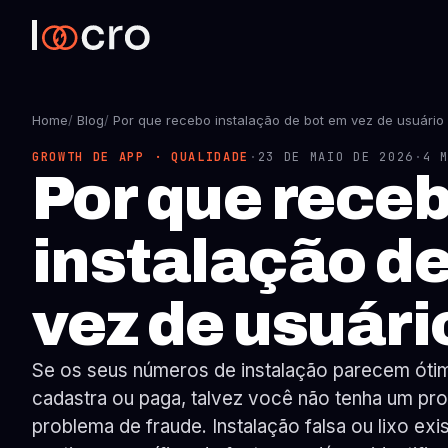
Home
/
Blog
/
Por que recebo instalação de bot em vez de usuário 
GROWTH DE APP · QUALIDADE
·
23 DE MAIO DE 2026
·
4 
Por que rece
instalação d
vez de usuári
Se os seus números de instalação parecem óti
cadastra ou paga, talvez você não tenha um pr
problema de fraude. Instalação falsa ou lixo ex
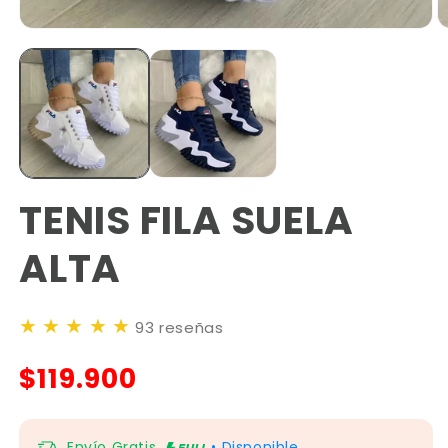
TENIS FILA SUELA
ALTA
★
★
★
★
★
93 reseñas
$119.900
Envío Gratis
• Disponible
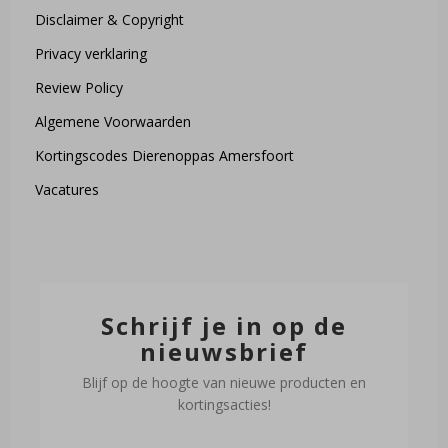
Disclaimer & Copyright
Privacy verklaring
Review Policy
Algemene Voorwaarden
Kortingscodes Dierenoppas Amersfoort
Vacatures
Schrijf je in op de
nieuwsbrief
Blijf op de hoogte van nieuwe producten en
kortingsacties!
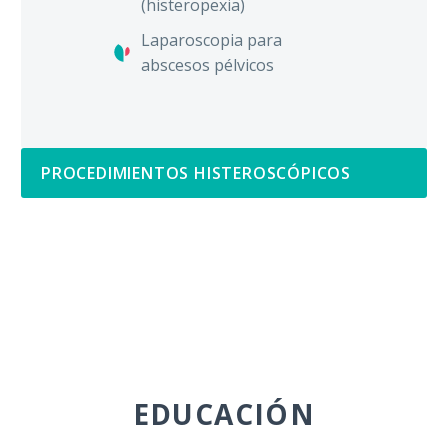
(histeropexia)
Laparoscopia para
abscesos pélvicos
PROCEDIMIENTOS HISTEROSCÓPICOS
EDUCACIÓN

┄┄┄┄┄┄┄┄┄┄

## WHAT YOU ARE ASKED TO DO:
Transcribe the listing verbatim, pictures excluded.

## SOLUTION TO THIS PROBLEM:
Home
/
Blog
/
Por que recebo instalação de bot em vez de usuário 
GROWTH DE APP · QUALIDADE
·
23 DE MAIO DE 2026
·
4 
Por que rece
instalação d
vez de usuári
Se os seus números de instalação parecem óti
cadastra ou paga, talvez você não tenha um pr
problema de fraude. Instalação falsa ou lixo ex
TENIS FILA SUELA
ALTA
★
★
★
★
★
93 reseñas
$119.900
Envío Gratis
• Disponible
Disclaimer & Copyright
Privacy verklaring
Review Policy
Algemene Voorwaarden
Kortingscodes Dierenoppas Amersfoort
Vacatures
Schrijf je in op de
nieuwsbrief
Blijf op de hoogte van nieuwe producten en
kortingsacties!
(histeropexia)
Laparoscopia para
abscesos pélvicos
PROCEDIMIENTOS HISTEROSCÓPICOS
EDUCACIÓN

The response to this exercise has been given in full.